EXERCISE DESCRIPTION:
Exactly how many lines in the data below contain the string "Verkauf"? Give that number and nothing else.

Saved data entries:

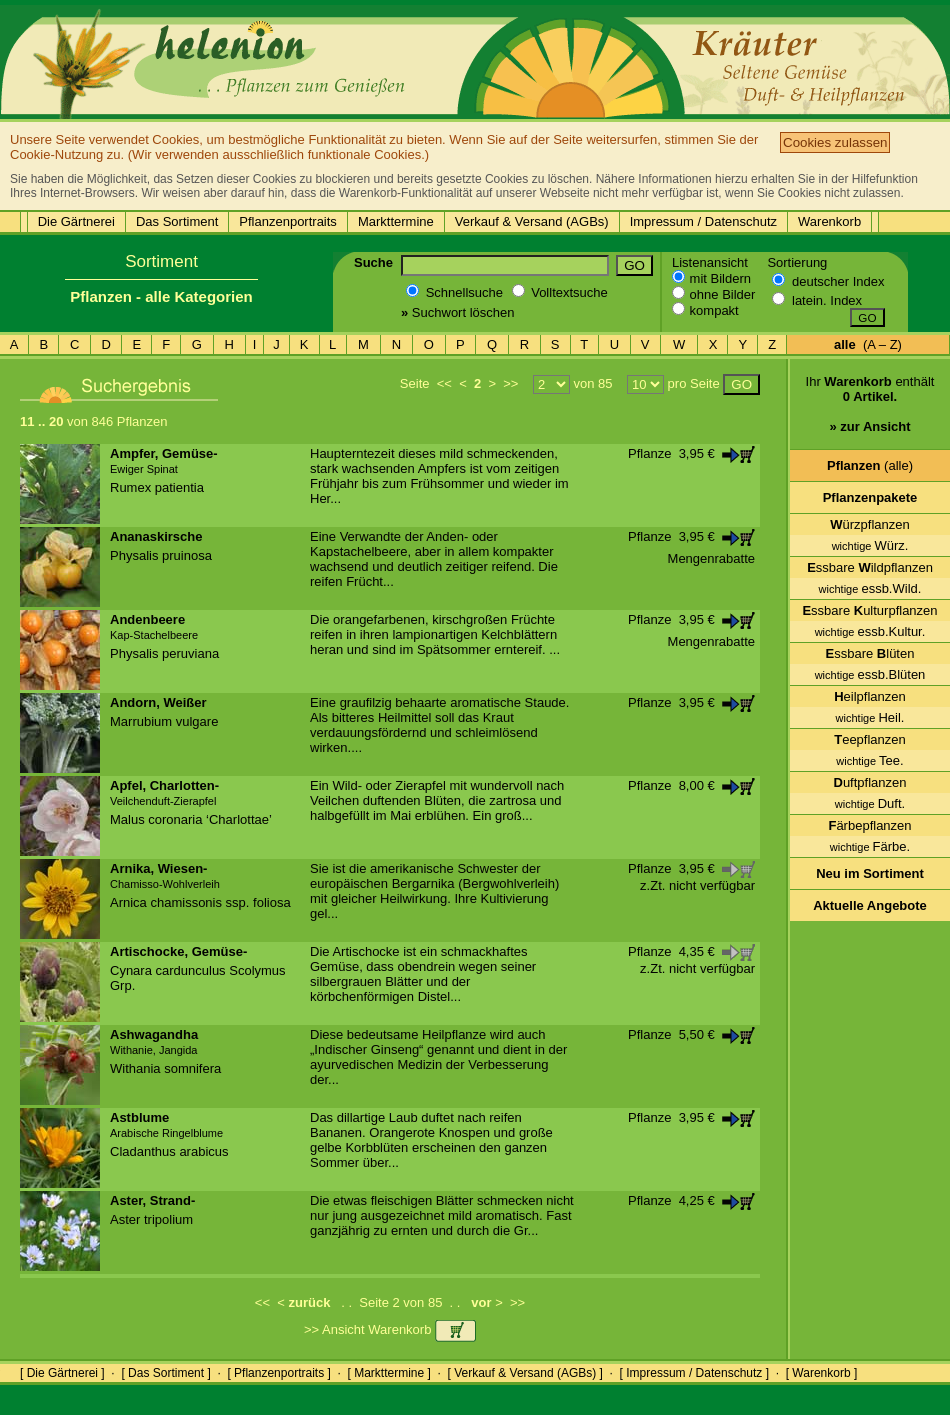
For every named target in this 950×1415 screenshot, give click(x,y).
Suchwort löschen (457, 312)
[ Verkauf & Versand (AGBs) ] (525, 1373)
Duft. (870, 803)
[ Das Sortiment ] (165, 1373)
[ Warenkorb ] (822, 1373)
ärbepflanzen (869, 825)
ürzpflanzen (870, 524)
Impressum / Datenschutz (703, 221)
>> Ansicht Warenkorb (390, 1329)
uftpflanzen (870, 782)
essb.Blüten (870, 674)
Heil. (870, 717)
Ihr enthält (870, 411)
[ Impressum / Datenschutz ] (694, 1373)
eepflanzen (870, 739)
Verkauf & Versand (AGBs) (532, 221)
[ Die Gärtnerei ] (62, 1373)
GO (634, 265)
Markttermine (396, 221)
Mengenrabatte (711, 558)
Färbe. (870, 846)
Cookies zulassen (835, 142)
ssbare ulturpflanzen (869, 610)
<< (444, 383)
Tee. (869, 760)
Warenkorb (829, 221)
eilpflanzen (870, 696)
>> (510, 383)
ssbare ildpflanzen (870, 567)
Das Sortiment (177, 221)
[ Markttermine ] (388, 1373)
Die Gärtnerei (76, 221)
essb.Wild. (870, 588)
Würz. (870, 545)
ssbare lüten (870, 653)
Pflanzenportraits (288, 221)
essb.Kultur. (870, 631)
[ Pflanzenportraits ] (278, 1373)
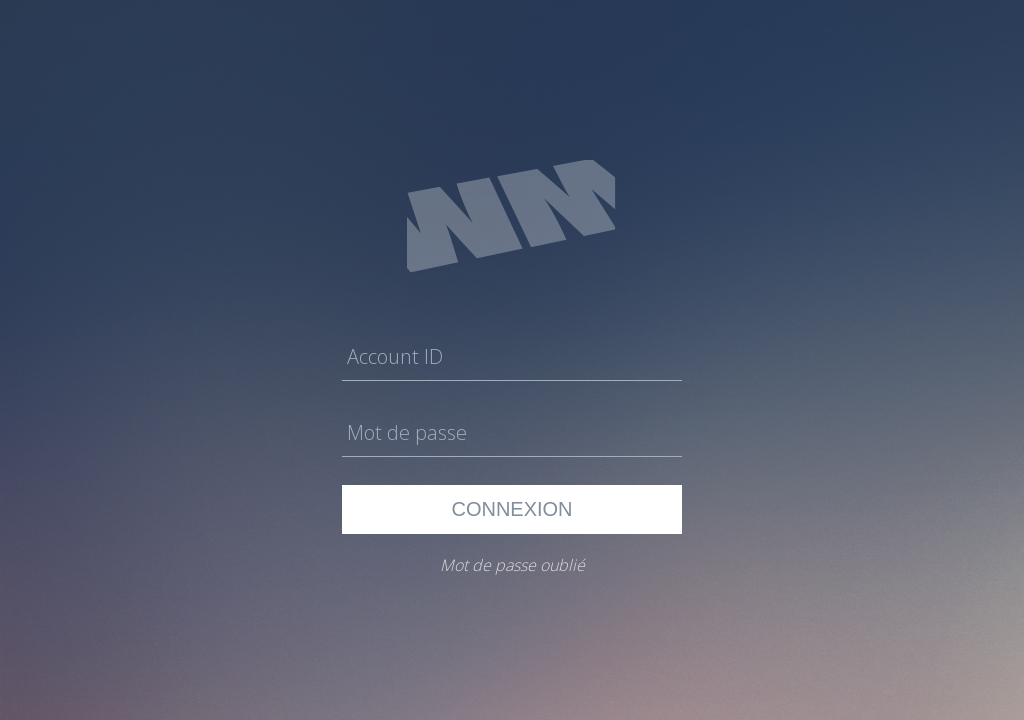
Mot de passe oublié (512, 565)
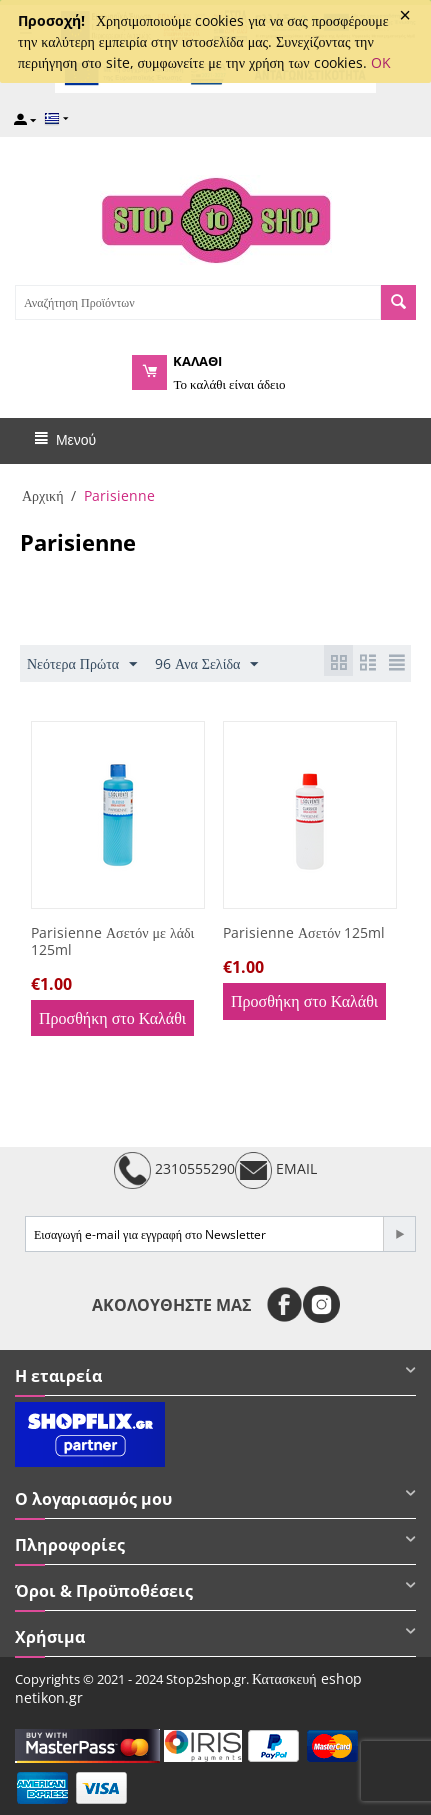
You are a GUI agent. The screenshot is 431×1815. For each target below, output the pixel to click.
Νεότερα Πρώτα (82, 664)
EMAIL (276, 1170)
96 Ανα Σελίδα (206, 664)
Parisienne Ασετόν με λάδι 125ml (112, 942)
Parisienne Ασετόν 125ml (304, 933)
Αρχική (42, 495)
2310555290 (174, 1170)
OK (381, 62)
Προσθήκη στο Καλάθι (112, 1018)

RESPONSE TO THIS EXERCISE:
2